[Date Prev][Date Next][Thread Prev][Thread Next][Date Index][Thread Index]
Re: [Chicken-users] Was crunch really discontinued? Is there an alternat
Re: [Chicken-users] Was crunch really discontinued? Is there an alternative?
Mon, 12 Oct 2009 01:49:44 -0300
On Mon, Oct 12, 2009 at 01:04:40PM +0900, Alex Shinn wrote:
> Jeronimo Pellegrini <address@hidden> writes:
> > http://aleph0.info/scheme/
> > The times I listed before are for 100000 repetitions on small matrices
> > (3x4, 4x6), so as to alsoinclude function call overhead in the
> > benchmark.
> > I have uploaded two 100x100 random matrices also, and the results for
> > 20 repetitions on them (results.txt).

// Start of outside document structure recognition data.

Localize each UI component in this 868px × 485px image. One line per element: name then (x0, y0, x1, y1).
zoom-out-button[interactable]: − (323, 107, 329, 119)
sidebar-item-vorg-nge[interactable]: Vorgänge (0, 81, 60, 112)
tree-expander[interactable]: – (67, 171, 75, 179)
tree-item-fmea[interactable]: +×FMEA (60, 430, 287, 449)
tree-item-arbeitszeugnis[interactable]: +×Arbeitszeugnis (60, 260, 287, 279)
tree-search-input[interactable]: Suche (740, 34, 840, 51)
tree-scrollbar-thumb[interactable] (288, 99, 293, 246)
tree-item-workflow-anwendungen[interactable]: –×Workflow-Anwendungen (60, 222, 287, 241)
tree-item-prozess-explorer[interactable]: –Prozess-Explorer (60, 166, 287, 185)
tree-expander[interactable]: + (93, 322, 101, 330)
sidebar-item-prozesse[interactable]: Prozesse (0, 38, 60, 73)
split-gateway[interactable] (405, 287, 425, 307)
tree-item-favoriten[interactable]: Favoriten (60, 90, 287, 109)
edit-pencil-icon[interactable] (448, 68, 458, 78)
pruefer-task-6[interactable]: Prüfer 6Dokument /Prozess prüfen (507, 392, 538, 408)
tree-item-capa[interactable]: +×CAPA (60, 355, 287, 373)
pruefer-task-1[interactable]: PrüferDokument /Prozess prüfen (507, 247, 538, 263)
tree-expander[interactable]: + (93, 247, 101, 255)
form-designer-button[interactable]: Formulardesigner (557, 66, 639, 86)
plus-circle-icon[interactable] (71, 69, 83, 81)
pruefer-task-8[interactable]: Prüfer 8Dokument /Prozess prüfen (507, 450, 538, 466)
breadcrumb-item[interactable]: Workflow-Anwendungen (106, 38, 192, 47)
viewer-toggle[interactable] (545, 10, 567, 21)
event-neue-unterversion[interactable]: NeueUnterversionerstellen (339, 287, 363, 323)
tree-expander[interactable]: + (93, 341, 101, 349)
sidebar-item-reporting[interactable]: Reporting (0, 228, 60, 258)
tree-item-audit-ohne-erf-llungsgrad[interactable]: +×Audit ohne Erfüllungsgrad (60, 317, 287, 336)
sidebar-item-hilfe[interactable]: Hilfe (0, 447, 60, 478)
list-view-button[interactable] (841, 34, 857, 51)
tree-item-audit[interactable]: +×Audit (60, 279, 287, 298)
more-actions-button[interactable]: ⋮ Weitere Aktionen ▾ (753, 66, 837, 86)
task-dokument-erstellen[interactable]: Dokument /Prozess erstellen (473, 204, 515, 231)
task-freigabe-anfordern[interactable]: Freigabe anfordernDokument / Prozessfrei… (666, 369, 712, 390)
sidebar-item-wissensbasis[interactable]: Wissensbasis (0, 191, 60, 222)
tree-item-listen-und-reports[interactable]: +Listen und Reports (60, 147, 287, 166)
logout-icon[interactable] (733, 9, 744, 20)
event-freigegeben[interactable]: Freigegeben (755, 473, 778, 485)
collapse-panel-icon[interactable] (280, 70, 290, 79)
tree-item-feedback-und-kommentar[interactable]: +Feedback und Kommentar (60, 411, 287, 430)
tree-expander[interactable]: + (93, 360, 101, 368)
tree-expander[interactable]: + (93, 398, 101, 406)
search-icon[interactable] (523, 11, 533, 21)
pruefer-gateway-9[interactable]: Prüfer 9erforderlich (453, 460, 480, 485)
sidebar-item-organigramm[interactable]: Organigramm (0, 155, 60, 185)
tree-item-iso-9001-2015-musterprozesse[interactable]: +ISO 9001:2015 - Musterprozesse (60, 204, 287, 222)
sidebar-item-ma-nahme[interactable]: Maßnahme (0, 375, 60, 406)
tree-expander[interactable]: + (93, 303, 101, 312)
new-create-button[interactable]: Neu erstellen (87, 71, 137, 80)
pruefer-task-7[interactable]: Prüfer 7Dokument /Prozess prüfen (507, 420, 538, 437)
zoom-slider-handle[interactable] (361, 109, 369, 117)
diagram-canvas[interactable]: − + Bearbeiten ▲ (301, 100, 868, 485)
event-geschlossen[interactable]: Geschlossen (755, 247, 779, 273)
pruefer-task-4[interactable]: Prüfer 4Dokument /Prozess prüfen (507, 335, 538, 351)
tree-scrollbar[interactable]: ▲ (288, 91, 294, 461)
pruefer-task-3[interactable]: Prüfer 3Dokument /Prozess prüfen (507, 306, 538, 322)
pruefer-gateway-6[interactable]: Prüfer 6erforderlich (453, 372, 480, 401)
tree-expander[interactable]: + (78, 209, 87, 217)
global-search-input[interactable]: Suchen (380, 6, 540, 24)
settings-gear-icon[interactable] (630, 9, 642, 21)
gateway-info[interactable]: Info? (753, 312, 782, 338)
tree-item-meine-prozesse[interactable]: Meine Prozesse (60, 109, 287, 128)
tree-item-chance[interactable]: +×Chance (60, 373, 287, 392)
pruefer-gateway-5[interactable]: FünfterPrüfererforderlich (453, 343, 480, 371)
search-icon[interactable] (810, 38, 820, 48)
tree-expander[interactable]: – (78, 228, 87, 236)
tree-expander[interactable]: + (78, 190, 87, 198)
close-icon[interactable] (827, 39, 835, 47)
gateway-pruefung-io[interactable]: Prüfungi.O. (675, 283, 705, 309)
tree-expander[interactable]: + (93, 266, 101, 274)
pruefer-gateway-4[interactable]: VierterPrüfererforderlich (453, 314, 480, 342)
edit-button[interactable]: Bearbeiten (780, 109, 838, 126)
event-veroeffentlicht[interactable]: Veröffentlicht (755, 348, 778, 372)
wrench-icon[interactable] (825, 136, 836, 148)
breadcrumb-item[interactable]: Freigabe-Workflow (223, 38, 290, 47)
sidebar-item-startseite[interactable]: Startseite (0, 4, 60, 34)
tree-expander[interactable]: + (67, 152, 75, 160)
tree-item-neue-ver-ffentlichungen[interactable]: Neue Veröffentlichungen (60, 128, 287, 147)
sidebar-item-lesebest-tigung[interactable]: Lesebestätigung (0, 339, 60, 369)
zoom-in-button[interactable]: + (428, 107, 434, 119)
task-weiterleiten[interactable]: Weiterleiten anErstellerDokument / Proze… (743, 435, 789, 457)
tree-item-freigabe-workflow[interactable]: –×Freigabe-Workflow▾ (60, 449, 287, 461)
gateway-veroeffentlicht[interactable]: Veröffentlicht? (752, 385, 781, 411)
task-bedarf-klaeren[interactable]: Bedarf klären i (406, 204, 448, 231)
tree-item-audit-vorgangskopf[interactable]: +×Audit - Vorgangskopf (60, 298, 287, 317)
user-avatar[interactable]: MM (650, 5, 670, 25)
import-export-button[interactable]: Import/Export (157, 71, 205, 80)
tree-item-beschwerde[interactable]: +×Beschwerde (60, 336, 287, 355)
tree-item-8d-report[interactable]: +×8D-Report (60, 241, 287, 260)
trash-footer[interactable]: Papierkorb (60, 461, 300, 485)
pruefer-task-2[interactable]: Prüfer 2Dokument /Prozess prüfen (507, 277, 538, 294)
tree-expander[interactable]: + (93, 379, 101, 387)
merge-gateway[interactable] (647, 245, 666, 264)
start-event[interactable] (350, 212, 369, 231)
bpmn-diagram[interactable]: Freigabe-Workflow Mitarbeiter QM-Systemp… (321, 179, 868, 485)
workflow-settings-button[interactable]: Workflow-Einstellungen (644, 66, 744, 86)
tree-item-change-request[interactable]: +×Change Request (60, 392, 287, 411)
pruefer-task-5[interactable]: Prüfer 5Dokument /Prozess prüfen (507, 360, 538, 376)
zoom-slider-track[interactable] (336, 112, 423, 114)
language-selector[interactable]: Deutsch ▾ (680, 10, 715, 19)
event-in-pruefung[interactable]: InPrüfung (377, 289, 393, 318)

> > I understand that micro-benchmarks like this are usually not
> > significative, but in this case they make some sense, since it's the
> > kind of thing my programs will do most of the time.
> OK, there are lots of things going on here :)
> The first is that you're using a naive multiplication
> algorithm - there are faster algorithms, and algorithms that
> take L1 cache consideration into account for very large
> matrices, and BLAS does all of this in addition to being
> written in highly tuned Fortran.
Yes, I know -- I was just trying to compare the same numerical
algorithm on different Scheme implementations.
> If matrix operations are
> really what you want to do, then as Ivan says just use BLAS
Not exactly. I do use lots of floating-point operations, but
not necessarily linear algebra-style.
> If you were more curious about the speed of Scheme compilers
> for their own sake, and not about actually getting work
> done, then there are several reasons for the slowness. The
> first is that SRFI-25 is inherently slow - the design makes
> it difficult to implement efficiently, and so that's slowing
> down all of the Scheme implementations. It's easy enough to
> just implement your own matrices on top of vectors for a
> huge speed boost.
That was the problem.
The test with 100x100 floating-point matrices ran in:
with SRFI-25: 23.2s
without it: 1.3s
(Although this is suspicious -- it's >2x faster than Bigloo and
> The next problem is that presumably you want to test
> floating point, although the test case you use involves only
Well, the small examples use fixnums, but the 100x100 example
> Floating point involves heap allocation for every
> operation in I think all Scheme implementations except
> Stalin. Stalin can unbox floating point numbers if it can
> prove all of the types involved are inexact (it wouldn't
> work on this example because of the general READ, you'd have
> to tweak it so that Stalin's type inference would kick in).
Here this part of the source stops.